The KMeans function has two required outputs and one optional output. The required outputs are the results message (output to the screen) and the table of cluster centroids (specified by the OutputTable argument). The optional output is a table of the clusters themselves (specified by the ClusteredOutput argument).
The results message table starts with information about each cluster, described by the following two tables.
Column Name | Data Type | Description |
---|---|---|
clusterid | INTEGER | Contains the cluster identifiers of the centroids. |
feature_set | VARCHAR | Column name is the concatenation of the feature names. For example, if the feature names are 'p1', 'p2', and 'p3', then the column name is 'p1 p2 'p3'. Contains the concatenation of the means in the centroid.
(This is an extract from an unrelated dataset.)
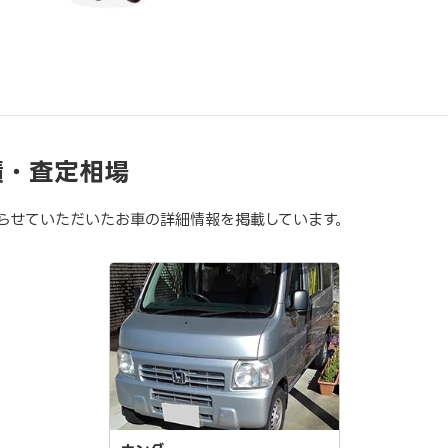
績・査定相場
らせていただいたお車の詳細情報を掲載しています。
For example, means 3, 5, and 6 are represented as '3 5 6'. The UnpackColumns argument does not affect this column.
|
size | INTEGER | Contains the number of points in the cluster. |
withinss | INTEGER | Contains the within-cluster-sum-of-squares—the sum of squared differences of each point from its cluster centroid. |
Label | Value |
---|---|
Converged : | 'True' if the algorithm converged, 'False' otherwise. |
Number of iterations : | Number of iterations that the algorithm performed. |
Number of clusters : | Number of clusters. |
Output table : | Name of the output table specified by the OutputTable argument. |
Total_WithinSS : | Sum of withinss values in the preceding table. |
Between_SS : | Between sum of squares—the sum of squared distances of centroids to the global mean, where the squared distance of each mean to the global mean is multiplied by the number of data points it represents. |
The schema of the table of cluster centroids is affected by the UnpackColumns argument.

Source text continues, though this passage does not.